Across the data below, how many lines hold "Cases"? Answer with that number and nothing else.

Document layout detection data:
*** Block opens ***

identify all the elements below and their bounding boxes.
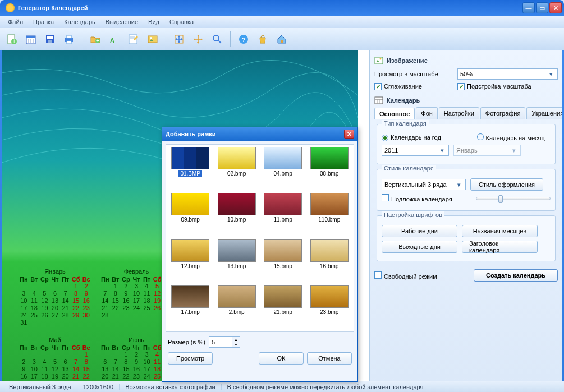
smoothing-checkbox[interactable]: ✔Сглаживание (374, 83, 453, 90)
add-folder-icon[interactable]: + (87, 31, 104, 48)
group-style-legend: Стиль календаря (382, 165, 436, 172)
thumb-item[interactable]: 110.bmp (308, 193, 352, 237)
thumb-item[interactable]: 12.bmp (168, 239, 213, 283)
style-button[interactable]: Стиль оформления (470, 178, 543, 191)
free-mode-checkbox[interactable]: Свободный режим (374, 271, 453, 280)
new-file-icon[interactable]: + (3, 31, 20, 48)
svg-point-29 (380, 58, 382, 60)
backing-slider[interactable] (476, 197, 551, 200)
svg-point-23 (213, 35, 219, 41)
status-style: Вертикальный 3 ряда (3, 384, 77, 390)
help-icon[interactable]: ? (235, 31, 252, 48)
menu-календарь[interactable]: Календарь (59, 17, 100, 27)
thumb-item[interactable]: 10.bmp (215, 193, 259, 237)
svg-rect-30 (375, 97, 383, 104)
workdays-button[interactable]: Рабочие дни (382, 225, 457, 237)
thumb-grid[interactable]: 01.BMP02.bmp04.bmp08.bmp09.bmp10.bmp11.b… (166, 144, 354, 332)
maximize-button[interactable]: ▭ (536, 2, 548, 13)
add-frames-dialog: Добавить рамки ✕ 01.BMP02.bmp04.bmp08.bm… (162, 127, 358, 382)
month-select: Январь▾ (453, 145, 521, 156)
menu-правка[interactable]: Правка (29, 17, 58, 27)
minimize-button[interactable]: — (522, 2, 535, 13)
backing-checkbox[interactable]: Подложка календаря (382, 194, 460, 202)
app-icon (6, 3, 15, 12)
spin-down-icon[interactable]: ▼ (232, 342, 240, 347)
calendar-header: Календарь (387, 97, 420, 104)
status-size: 1200x1600 (77, 384, 120, 390)
calendar-icon[interactable] (22, 31, 39, 48)
svg-rect-10 (48, 40, 52, 43)
image-icon[interactable] (144, 31, 161, 48)
svg-rect-28 (375, 57, 383, 64)
text-icon[interactable]: A (106, 31, 123, 48)
dialog-title: Добавить рамки (166, 131, 216, 137)
size-label: Размер (в %) (168, 339, 205, 345)
year-select[interactable]: 2011▾ (382, 145, 449, 156)
svg-rect-9 (47, 36, 53, 39)
cancel-button[interactable]: Отмена (307, 352, 352, 365)
monthnames-button[interactable]: Названия месяцев (462, 225, 538, 237)
svg-rect-13 (67, 41, 71, 44)
preview-button[interactable]: Просмотр (168, 352, 213, 365)
thumb-item[interactable]: 16.bmp (308, 239, 352, 283)
spin-up-icon[interactable]: ▲ (232, 337, 240, 342)
holidays-button[interactable]: Выходные дни (382, 241, 457, 253)
tab-2[interactable]: Настройки (439, 107, 479, 119)
image-panel-icon (374, 56, 383, 65)
thumb-item[interactable]: 15.bmp (261, 239, 305, 283)
svg-text:A: A (110, 37, 114, 44)
thumb-item[interactable]: 08.bmp (308, 147, 352, 191)
close-button[interactable]: ✕ (549, 2, 562, 13)
group-type-legend: Тип календаря (382, 120, 429, 127)
fit-checkbox[interactable]: ✔Подстройка масштаба (457, 83, 536, 90)
save-icon[interactable] (42, 31, 58, 48)
image-header: Изображение (387, 57, 428, 64)
thumb-item[interactable]: 23.bmp (308, 285, 352, 329)
svg-text:?: ? (242, 36, 246, 43)
tab-4[interactable]: Украшения (526, 107, 562, 119)
dialog-close-button[interactable]: ✕ (344, 130, 354, 139)
zoom-select[interactable]: 50%▾ (457, 68, 558, 80)
home-icon[interactable] (273, 31, 290, 48)
tab-1[interactable]: Фон (416, 107, 438, 119)
calendar-month: МайПнВтСрЧтПтСбВс12345678910111213141516… (19, 336, 91, 381)
thumb-item[interactable]: 2.bmp (215, 285, 259, 329)
thumb-item[interactable]: 09.bmp (168, 193, 213, 237)
radio-year[interactable]: Календарь на год (382, 134, 456, 141)
menu-справка[interactable]: Справка (165, 17, 198, 27)
edit-icon[interactable] (125, 31, 142, 48)
move-icon[interactable] (171, 31, 187, 48)
thumb-item[interactable]: 02.bmp (215, 147, 259, 191)
caltitle-button[interactable]: Заголовок календаря (462, 241, 538, 253)
calendar-panel-icon (374, 96, 383, 105)
menu-выделение[interactable]: Выделение (101, 17, 143, 27)
thumb-item[interactable]: 04.bmp (261, 147, 305, 191)
svg-rect-12 (67, 35, 71, 38)
thumb-item[interactable]: 11.bmp (261, 193, 305, 237)
radio-month[interactable]: Календарь на месяц (477, 133, 551, 141)
style-select[interactable]: Вертикальный 3 ряда▾ (382, 179, 466, 190)
create-calendar-button[interactable]: Создать календарь (474, 269, 558, 282)
tab-0[interactable]: Основное (374, 108, 415, 119)
thumb-item[interactable]: 17.bmp (168, 285, 213, 329)
svg-rect-20 (148, 36, 157, 43)
svg-rect-27 (281, 40, 283, 43)
menu-вид[interactable]: Вид (144, 17, 164, 27)
svg-point-21 (150, 37, 152, 39)
window-title: Генератор Календарей (18, 4, 521, 11)
zoom-label: Просмотр в масштабе (374, 71, 453, 77)
thumb-item[interactable]: 21.bmp (261, 285, 305, 329)
thumb-item[interactable]: 01.BMP (168, 147, 213, 191)
arrows-icon[interactable] (190, 31, 207, 48)
calendar-month: ЯнварьПнВтСрЧтПтСбВс12345678910111213141… (19, 268, 91, 326)
group-fonts-legend: Настройка шрифтов (382, 211, 444, 218)
ok-button[interactable]: ОК (259, 352, 304, 365)
tab-3[interactable]: Фотография (480, 107, 526, 119)
shop-icon[interactable] (254, 31, 271, 48)
menu-файл[interactable]: Файл (3, 17, 27, 27)
thumb-item[interactable]: 13.bmp (215, 239, 259, 283)
size-spinner[interactable]: ▲▼ (209, 336, 240, 348)
size-input[interactable] (209, 339, 232, 345)
zoom-icon[interactable] (209, 31, 226, 48)
print-icon[interactable] (61, 31, 77, 48)
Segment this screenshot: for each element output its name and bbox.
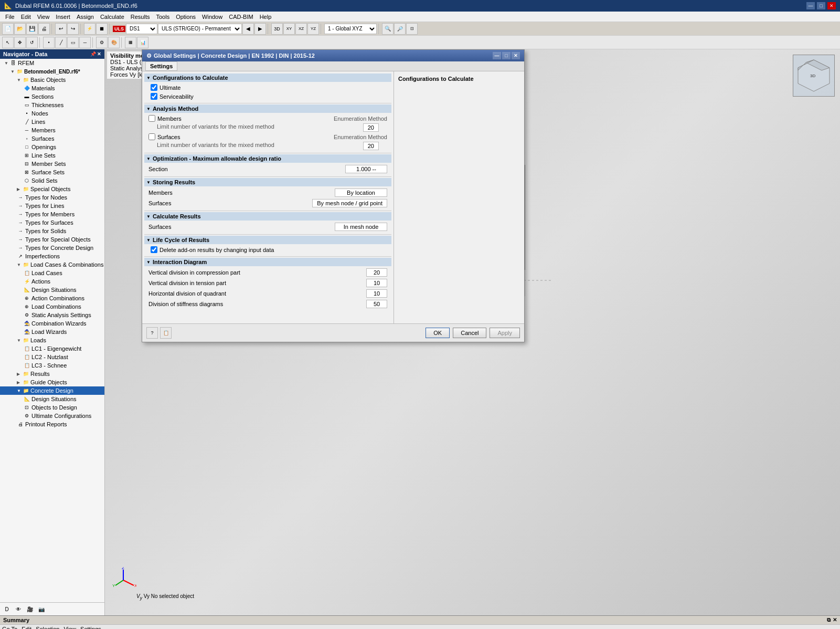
menu-item-tools[interactable]: Tools [153,12,173,22]
nav-types-concrete[interactable]: → Types for Concrete Design [0,244,104,252]
nav-solidsets[interactable]: ⬡ Solid Sets [0,176,104,185]
dialog-minimize-btn[interactable]: — [493,52,501,59]
nav-file-item[interactable]: ▼ 📁 Betonmodell_END.rf6* [0,67,104,76]
next-combo-button[interactable]: ▶ [254,23,266,35]
lifecycle-checkbox[interactable] [151,246,157,253]
collapse-results[interactable]: ▶ [17,372,22,376]
nav-membersets[interactable]: ⊟ Member Sets [0,160,104,168]
collapse-special[interactable]: ▶ [17,187,22,192]
menu-item-cad-bim[interactable]: CAD-BIM [226,12,256,22]
nav-types-solids[interactable]: → Types for Solids [0,227,104,235]
menu-item-assign[interactable]: Assign [73,12,97,22]
menu-item-results[interactable]: Results [127,12,153,22]
lifecycle-collapse-btn[interactable]: ▼ [146,238,151,243]
apply-button[interactable]: Apply [490,328,520,338]
cancel-button[interactable]: Cancel [453,328,486,338]
dialog-icon-btn-2[interactable]: 📋 [160,327,172,339]
menu-item-options[interactable]: Options [173,12,199,22]
nav-surfaces[interactable]: ▫ Surfaces [0,134,104,143]
nav-surfacesets[interactable]: ⊠ Surface Sets [0,168,104,176]
section-btn[interactable]: ▦ [125,37,136,48]
nav-members[interactable]: ─ Members [0,126,104,134]
nav-types-surfaces[interactable]: → Types for Surfaces [0,218,104,227]
nav-static-analysis[interactable]: ⚙ Static Analysis Settings [0,311,104,319]
select-button[interactable]: ↖ [2,37,14,48]
nav-close-button[interactable]: ✕ [97,51,101,57]
collapse-concrete[interactable]: ▼ [17,389,22,393]
settings-btn[interactable]: Settings [80,626,101,629]
coord-system-selector[interactable]: 1 - Global XYZ [324,24,377,34]
load-combo-detail-selector[interactable]: ULS (STR/GEO) - Permanent an... [158,24,242,34]
nav-printout-reports[interactable]: 🖨 Printout Reports [0,420,104,428]
dialog-maximize-btn[interactable]: □ [502,52,511,59]
collapse-loads[interactable]: ▼ [17,338,22,343]
dialog-icon-btn-1[interactable]: ? [146,327,158,339]
nav-loads[interactable]: ▼ 📁 Loads [0,336,104,344]
nav-ultimate-configs[interactable]: ⚙ Ultimate Configurations [0,412,104,420]
nav-basic-objects[interactable]: ▼ 📁 Basic Objects [0,76,104,84]
nav-icon-data[interactable]: D [2,604,12,614]
view-xy-button[interactable]: XY [283,23,295,35]
new-button[interactable]: 📄 [2,23,14,35]
display-settings-button[interactable]: ⚙ [96,37,108,48]
nav-types-members[interactable]: → Types for Members [0,210,104,218]
nav-action-combos[interactable]: ⊕ Action Combinations [0,294,104,302]
nav-nodes[interactable]: • Nodes [0,109,104,118]
nav-icon-display[interactable]: 👁 [14,604,23,614]
view-xz-button[interactable]: XZ [295,23,307,35]
nav-lc3[interactable]: 📋 LC3 - Schnee [0,361,104,370]
line-button[interactable]: ╱ [55,37,67,48]
selection-btn[interactable]: Selection [36,626,59,629]
surfaces-checkbox[interactable] [148,133,155,140]
nav-actions[interactable]: ⚡ Actions [0,277,104,286]
nav-imperfections[interactable]: ↗ Imperfections [0,252,104,260]
result-btn[interactable]: 📊 [137,37,148,48]
fit-button[interactable]: ⊡ [406,23,418,35]
opt-collapse-btn[interactable]: ▼ [146,156,151,161]
nav-guide-objects[interactable]: ▶ 📁 Guide Objects [0,378,104,386]
edit-btn[interactable]: Edit [22,626,31,629]
nav-pin-button[interactable]: 📌 [90,51,96,57]
collapse-basic[interactable]: ▼ [17,78,22,82]
members-checkbox[interactable] [148,115,155,122]
nav-lines[interactable]: ╱ Lines [0,118,104,126]
menu-item-file[interactable]: File [2,12,18,22]
save-button[interactable]: 💾 [26,23,38,35]
nav-lc2[interactable]: 📋 LC2 - Nutzlast [0,353,104,361]
nav-design-situations[interactable]: 📐 Design Situations [0,286,104,294]
dialog-close-btn[interactable]: ✕ [512,52,520,59]
nav-lc1[interactable]: 📋 LC1 - Eigengewicht [0,344,104,353]
redo-button[interactable]: ↪ [67,23,79,35]
summary-close-btn[interactable]: ✕ [833,617,837,623]
menu-item-insert[interactable]: Insert [52,12,73,22]
nav-load-cases[interactable]: 📋 Load Cases [0,269,104,277]
move-button[interactable]: ✥ [14,37,26,48]
menu-item-calculate[interactable]: Calculate [97,12,127,22]
menu-item-edit[interactable]: Edit [18,12,34,22]
nav-results[interactable]: ▶ 📁 Results [0,370,104,378]
calculate-button[interactable]: ⚡ [84,23,95,35]
summary-float-btn[interactable]: ⧉ [827,617,831,623]
nav-concrete-design[interactable]: ▼ 📁 Concrete Design [0,386,104,395]
member-button[interactable]: ─ [79,37,91,48]
nav-openings[interactable]: □ Openings [0,143,104,151]
nav-materials[interactable]: 🔷 Materials [0,84,104,92]
nav-icon-view[interactable]: 🎥 [25,604,35,614]
analysis-collapse-btn[interactable]: ▼ [146,107,151,111]
nav-load-cases-combos[interactable]: ▼ 📁 Load Cases & Combinations [0,260,104,269]
view-yz-button[interactable]: YZ [307,23,319,35]
menu-item-window[interactable]: Window [199,12,226,22]
nav-types-special[interactable]: → Types for Special Objects [0,235,104,244]
nav-types-lines[interactable]: → Types for Lines [0,202,104,210]
minimize-button[interactable]: — [806,2,815,9]
nav-thicknesses[interactable]: ▭ Thicknesses [0,101,104,109]
close-button[interactable]: ✕ [827,2,836,9]
color-button[interactable]: 🎨 [108,37,120,48]
menu-item-view[interactable]: View [34,12,53,22]
nav-design-situations-cd[interactable]: 📐 Design Situations [0,395,104,403]
nav-objects-to-design[interactable]: ⊡ Objects to Design [0,403,104,412]
zoom-out-button[interactable]: 🔎 [394,23,406,35]
menu-item-help[interactable]: Help [257,12,275,22]
undo-button[interactable]: ↩ [55,23,67,35]
open-button[interactable]: 📂 [14,23,26,35]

*** Block closes ***

Exercise answer:
2